What I ended up doing was something a little more traditional. I covered it in butter, salt, and pepper. Then, juiced a few lemons over it and stuffed the lemons into the cavity along with a quartered onion and a few crushed cloves of garlic. We don't have a rack for inside the roasting pan so I just made my own out of big carrots and a couple stalks of celery and popped the bird on top of them and into the oven. Started it out at 400 degrees for 20 mins and then dropped it down to 350 for about 2 hours a 15 mins for a total of about 2.5 hours (remember, it's a huge chicken!!) and it was done to perfection. Some of the carrots and celery cooked down nicely and really added to the flavour and texture of the gravy, not to mention the hint of lemon. Needless to say, I can't wait to have leftovers tonight!!!
MizzouRah
10-22-2007, 12:59 PM
Beer Can Chicken on the grill rocks the world. :) Google "Beer Can Chicken Raichlen" for details.
Or, if the beer can thing is a little daunting, then just do the chicken indirect on the grill. Rub a spice rub on the bird then get your coals going. Once the coals are going, rake them to either side of the grill and put a drip pan (i.e. one of those tin foil lasagne pans) in the center, under the bird. Let it cook for an hour and then take the temp with an instant-read thermometer. You should be aiming for about 170 or so. If it's not there, throw some more coals on the sides and check in another 30 mins.
I LOVE beer can chicken!
flere-imsaho
10-22-2007, 07:35 PM
This chicken was 7 lbs. so I don't know if this beast would've been able to stand up on a beer can on my grill but I have heard of beer can chicken before and will definitely try it, but on a smaller bird.

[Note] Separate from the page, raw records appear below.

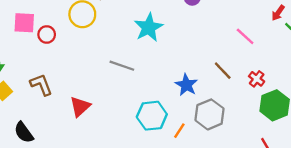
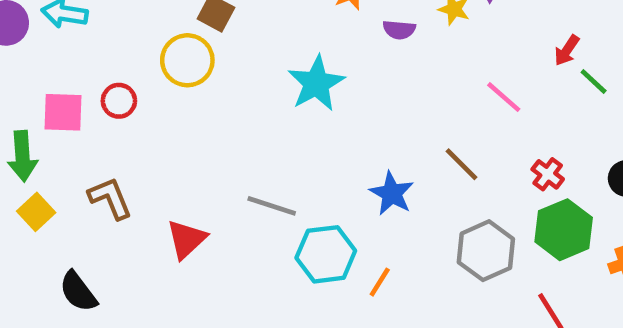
pink square: (24, 23) -> (63, 112), moved
gray line: (122, 66) -> (272, 206), moved
red cross: (257, 79) -> (548, 174), moved
gray hexagon: (210, 114) -> (486, 251), moved

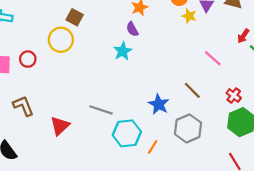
purple semicircle: (399, 30) -> (132, 29), moved, turned 56
cyan star: (316, 83) -> (123, 51), size x0.7
gray hexagon: (486, 251) -> (188, 128), moved

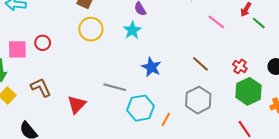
yellow circle: (61, 40) -> (91, 29), moved
pink line: (213, 58) -> (216, 22), moved
blue star: (159, 104) -> (151, 67), moved

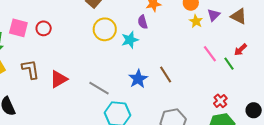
green line: (259, 23) -> (229, 64), moved
yellow circle: (91, 29) -> (105, 29), moved
brown line: (200, 64) -> (166, 74), moved
red triangle: (77, 104) -> (59, 79), moved

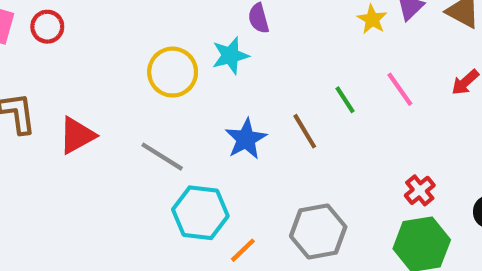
yellow circle: (105, 29) -> (173, 72), moved
green line: (229, 64) -> (345, 100), moved

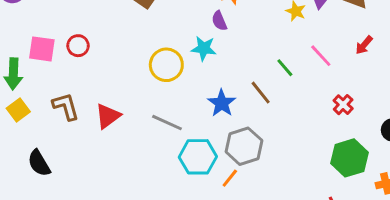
cyan star: (230, 56) -> (204, 48), turned 30
red cross: (420, 190) -> (343, 105), moved
gray hexagon: (318, 232) -> (244, 146), moved

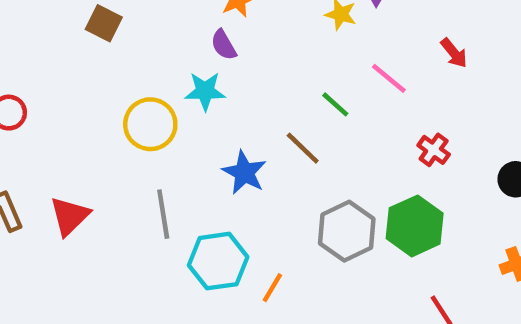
red arrow: (364, 45) -> (454, 53), turned -72
gray line: (167, 123) -> (163, 214), turned 64
gray hexagon: (244, 146) -> (347, 231), moved
green hexagon: (349, 158) -> (415, 226), moved

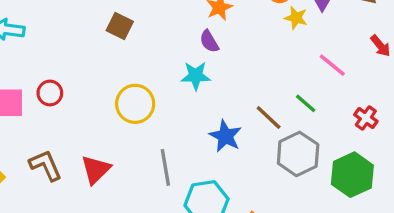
green line: (335, 104) -> (306, 103), moved
yellow circle: (150, 124) -> (135, 104), moved
gray hexagon: (347, 231) -> (298, 154), moved

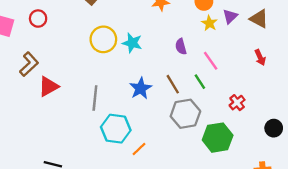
purple semicircle: (209, 41) -> (181, 47), moved
pink line: (332, 65) -> (211, 61), moved
red circle: (50, 93) -> (38, 19), moved
yellow circle: (135, 104) -> (103, 39), moved
brown L-shape: (46, 165) -> (29, 64), moved, turned 55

Get a bigger beer can! :) One of those Foster's oil cans usually works well.
I've done the indirect heat thing with pork roasts and beef roasts and I LOVE IT but I didn't even think of it for chicken...duh!!! Sounds like a great idea for next time. Say, when using this method, do you stuff the cavity with anything?
Nope. There's not much reason, really, unless it's especially aromatic, because it's not going to get much of a chance to flavor the rest of the meat. If you're looking to introduce flavor (past the rub), go ahead and put some soaked wood chips on the coals so you can smoke the bird.